Preserve parkway

Allowing a new retail store at Clinton Parkway and Crossgate Drive could launch a march of new development that would change the nature of Clinton Parkway.

Clinton Parkway, by its very name, was envisioned as a break from the commercial clutter on 23rd Street east of Iowa.

The limited commercial development that has taken place on the parkway has been carefully scrutinized to avoid disrupting either the traffic flow or the intended ambiance of the drive from Iowa Street to Clinton Lake.

All of that effort is in danger of being undone by a proposal that gained the endorsement of the Lawrence-Douglas County Planning Commission this week.

Against the recommendation of the planning staff, planning commissioners gave their backing to rezoning that would allow construction of a new Walgreens store at the southwest corner of Clinton Parkway and Crossgate Drive. Commercial rezoning for that area, as the staff pointed out, goes against the city’s comprehensive plan and would attract additional traffic that the nearby network of streets was not designed to handle.

Planning commissioners weren’t swayed by the staff’s recommendation, choosing instead to side with developers and some neighbors who made the nonsensical argument that having a drug store within walking distance might decrease the need for area residents to make frequent trips on Clinton Parkway. Nothing against Walgreens, but it’s highly unlikely that any great number of people are going to walk to this store. This is an especially silly argument when one considers that any product or service, including the pharmacy, that would be offered at Walgreens already is available at an equally walkable location about three blocks away at the Hy-Vee shopping center at Clinton Parkway and Kasold Drive.

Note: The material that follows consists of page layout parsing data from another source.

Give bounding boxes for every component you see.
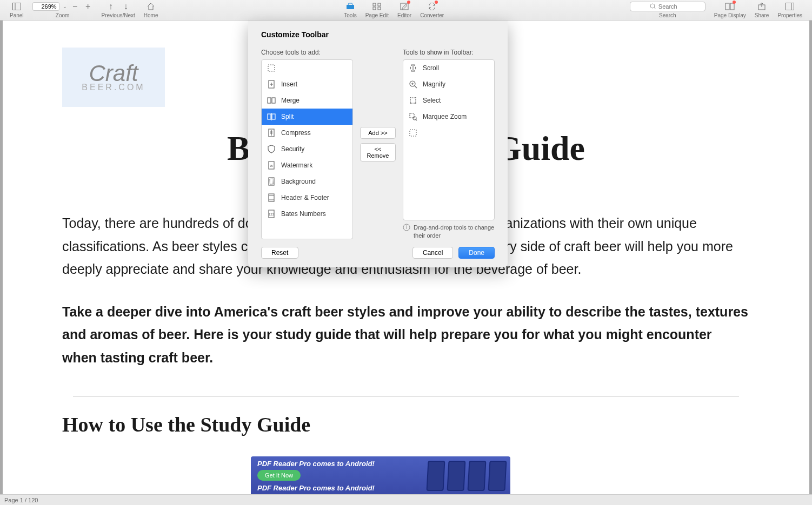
svg-rect-6 [378,7,381,10]
panel-icon[interactable] [12,2,22,11]
merge-icon [267,96,276,105]
pageedit-label: Page Edit [365,12,389,18]
properties-group: Properties [773,0,807,20]
list-item-label: Marquee Zoom [423,113,467,120]
list-item-label: Header & Footer [281,194,329,201]
available-item[interactable]: Security [262,141,352,157]
doc-subheading: How to Use the Study Guide [62,413,750,436]
home-label: Home [144,12,158,18]
svg-rect-5 [373,7,376,10]
svg-rect-0 [12,3,21,10]
cancel-button[interactable]: Cancel [412,247,453,259]
svg-text:i: i [406,225,407,230]
available-label: Choose tools to add: [261,49,353,56]
search-box[interactable] [630,2,705,11]
list-item-label: Watermark [281,161,312,169]
converter-group: Converter [416,0,448,20]
properties-icon[interactable] [785,2,795,11]
insert-icon [267,80,276,89]
banner-cta-button[interactable]: Get It Now [257,470,301,481]
available-item[interactable]: aWatermark [262,157,352,173]
search-label: Search [659,12,676,18]
magnify-icon [409,80,417,89]
svg-line-9 [654,8,656,9]
available-item[interactable] [262,60,352,76]
header-footer-icon [267,193,276,202]
doc-paragraph-2: Take a deeper dive into America's craft … [62,300,750,369]
tools-icon[interactable] [345,2,355,11]
toolbar-item[interactable] [403,125,494,141]
add-button[interactable]: Add >> [360,127,396,139]
svg-rect-20 [272,114,275,119]
reset-button[interactable]: Reset [261,247,298,259]
tools-label: Tools [344,12,356,18]
toolbar-tools-list[interactable]: ScrollMagnifySelectMarquee Zoom [403,59,495,220]
pagedisplay-label: Page Display [714,12,746,18]
svg-rect-15 [268,65,275,71]
panel-label: Panel [10,12,24,18]
search-group: Search [625,0,710,20]
available-item[interactable]: 123Bates Numbers [262,206,352,222]
next-icon[interactable]: ↓ [121,2,131,11]
svg-rect-10 [726,3,729,10]
available-item[interactable]: Split [262,109,352,125]
share-icon[interactable] [757,2,767,11]
svg-rect-27 [269,194,274,201]
svg-rect-44 [410,130,416,136]
main-toolbar: Panel 269% ⌄ − + Zoom ↑ ↓ Previous/Next … [0,0,812,21]
watermark-icon: a [267,161,276,170]
list-item-label: Background [281,178,316,185]
page-indicator: Page 1 / 120 [4,497,38,503]
done-button[interactable]: Done [458,247,495,259]
svg-rect-3 [373,3,376,6]
editor-label: Editor [397,12,411,18]
zoom-out-icon[interactable]: − [70,2,80,11]
list-item-label: Compress [281,129,311,137]
svg-rect-11 [730,3,734,10]
previous-icon[interactable]: ↑ [106,2,116,11]
zoom-in-icon[interactable]: + [83,2,93,11]
list-item-label: Merge [281,97,299,104]
available-tools-list[interactable]: InsertMergeSplitCompressSecurityaWaterma… [261,59,353,239]
search-input[interactable] [658,3,685,10]
prevnext-group: ↑ ↓ Previous/Next [97,0,139,20]
available-item[interactable]: Header & Footer [262,190,352,206]
svg-line-33 [415,86,417,88]
hint-text: Drag-and-drop tools to change their orde… [414,224,495,239]
split-icon [267,112,276,121]
available-item[interactable]: Insert [262,76,352,92]
svg-rect-19 [268,114,271,119]
converter-icon[interactable] [427,2,437,11]
remove-button[interactable]: << Remove [360,143,396,161]
home-icon[interactable] [146,2,156,11]
available-item[interactable]: Merge [262,92,352,109]
available-item[interactable]: Compress [262,125,352,141]
intoolbar-label: Tools to show in Toolbar: [403,49,495,56]
pageedit-icon[interactable] [372,2,382,11]
toolbar-item[interactable]: Marquee Zoom [403,109,494,125]
editor-icon[interactable] [400,2,409,11]
select-icon [409,96,417,105]
toolbar-item[interactable]: Select [403,92,494,109]
toolbar-item[interactable]: Magnify [403,76,494,92]
pagedisplay-icon[interactable] [725,2,735,11]
info-icon: i [403,224,410,231]
svg-rect-26 [270,179,273,184]
list-item-label: Insert [281,80,297,88]
zoom-value[interactable]: 269% [32,2,59,11]
svg-text:123: 123 [269,213,275,216]
promo-banner[interactable]: PDF Reader Pro comes to Android! Get It … [251,456,510,494]
editor-group: Editor [393,0,416,20]
svg-rect-4 [378,3,381,6]
dialog-title: Customize Toolbar [261,30,495,39]
zoom-dropdown-icon[interactable]: ⌄ [63,4,67,9]
svg-line-43 [416,119,417,120]
share-label: Share [755,12,769,18]
list-item-label: Magnify [423,80,445,88]
available-item[interactable]: Background [262,173,352,190]
toolbar-item[interactable]: Scroll [403,60,494,76]
list-item-label: Bates Numbers [281,210,326,218]
list-item-label: Scroll [423,64,439,72]
svg-rect-2 [347,5,354,9]
share-group: Share [750,0,774,20]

The bigger issue, however, is that it only takes one piece of commercial zoning at that location to start the march of development that could turn Clinton Parkway into 23rd Street West. If zoning is approved for Walgreens, there will be little basis to deny similar zoning for another business next door or across the street and another business next to that, and so on.

Approving this zoning request as a supposed matter of convenience for a few neighborhood residents ignores the planning commission’s responsibility to act on behalf of the public good. Lawrence city commissioners should accept that responsibility and reject the planning commission’s recommendation and the rezoning request.